Now that I am grown, I think don’t take no for an answer is a lesson we teach boys who would be better off learning that no means no. I also see that my father wanted me to look like him even more than he wanted me to be pretty. But back then, some part of me felt relieved. Harris was in charge, and I had always been told that he knew best.

I left school in February for what was supposed to be two weeks. The doctors cut open my jawbone and put a wedge inside it. They built the bone up and moved it forward and reattached that part of my skeleton. Then they wired my teeth shut so everything could heal in position.

They gave me codeine, a narcotic pain medicine. Instructions were to take it every four hours at first, then as needed. The pills gave me a strange sensation—not numb, but aware of the pain as if it were happening to someone else.
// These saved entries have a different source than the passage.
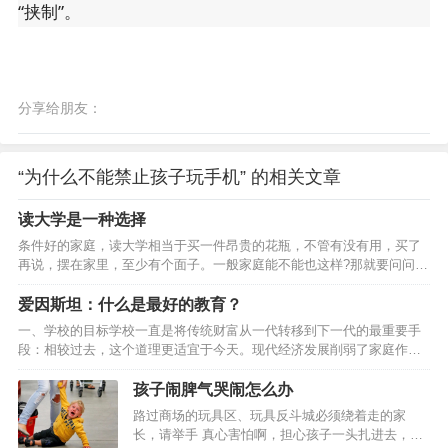
“挟制”。
分享给朋友：
“为什么不能禁止孩子玩手机” 的相关文章
读大学是一种选择
条件好的家庭，读大学相当于买一件昂贵的花瓶，不管有没有用，买了
再说，摆在家里，至少有个面子。一般家庭能不能也这样?那就要问问
了。如果你有把握，这个花瓶能够给你带来巨大的荣耀和财富，坚决
入。如果不行，一进一出几十万，你就要掂量掂量了。前面说过了，读
爱因斯坦：什么是最好的教育？
大学成本是10w，晚四年上班送快递，损失是30W。这几十个W，是你爸
一、学校的目标学校一直是将传统财富从一代转移到下一代的最重要手
在太阳底下敲钉子挣来的，是你妈在工地厨房忙四年的结果，你怎么办?
段：相较过去，这个道理更适宜于今天。现代经济发展削弱了家庭作为
在宿舍里睡懒觉，打游戏吗?不能啊!作为扩招前的985，我们已经走完了
传统和教育承载者的角色。因此，人类社会的生存和健康更加依赖于学
一个完整的流程，也看明白了。如果一个东西，可以无穷无尽…
校。有时候，人们把学校看成仅仅是一种工具，靠它将一定数量的知识
孩子闹脾气哭闹怎么办
传递给成长中的下一代。事实并不是这样的。知识是死的，而学校却是
路过商场的玩具区、玩具反斗城必须绕着走的家
在为活人服务。它旨在培养年轻人对社会繁荣有价值的品质和能力。但
长，请举手 真心害怕啊，担心孩子一头扎进去，拉
这并不意味着剥夺个人的独特性，以使他成为社区中不情愿的工具，就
My jaw. The loss of Rosemary.

Neither one could hurt me, if I took that medicine every four hours.

The liquid diet was not so bad. Tipper brought me frozen yogurt. We no longer had a nanny, but our housekeeper, Luda, was exceptionally kind. She was from Belarus, thin as a pole, with bleached hair and eye makeup my mother found vulgar. Luda made me soft, almost-liquid custards, chocolate and butterscotch. “To get your protein in,” she’d say. “So nourishing.”

The family dogs took to sleeping in my room during the day. McCartney and Albert, both golden retrievers, and Wharton, an Irish setter. Wharton was noble-looking and stupid. I loved her best.

The infection came on suddenly one night. I could feel it arrive, underneath the haze of my medicated sleep. An insistent throbbing, a thrumming red ball of pain in my right jaw.

I woke up and took another codeine.

I made myself a bag of ice. Pressed it to my face.

It was five days before I asked my parents to bring me to the doctor. Harris believed that complaining isn’t the behavior of a strong-minded person. “It adds nothing to the company you keep,” he often said. “?‘Never complain, never explain.’ Benjamin Disraeli said that. Prime minister of England.”

When I mentioned the pain, to Luda and Tipper, I was lighthearted. “Oh, this one side is just giving me a little trouble,” I said. “Maybe we should have it checked out.” I didn’t tell Harris at all.

By the time the doctor saw me, the infection was severe.

Harris told me I was a fool to have ignored an obvious problem. “Take care of things when they need taking care of,” he reminded me. “Don’t wait. Those are words to live by.”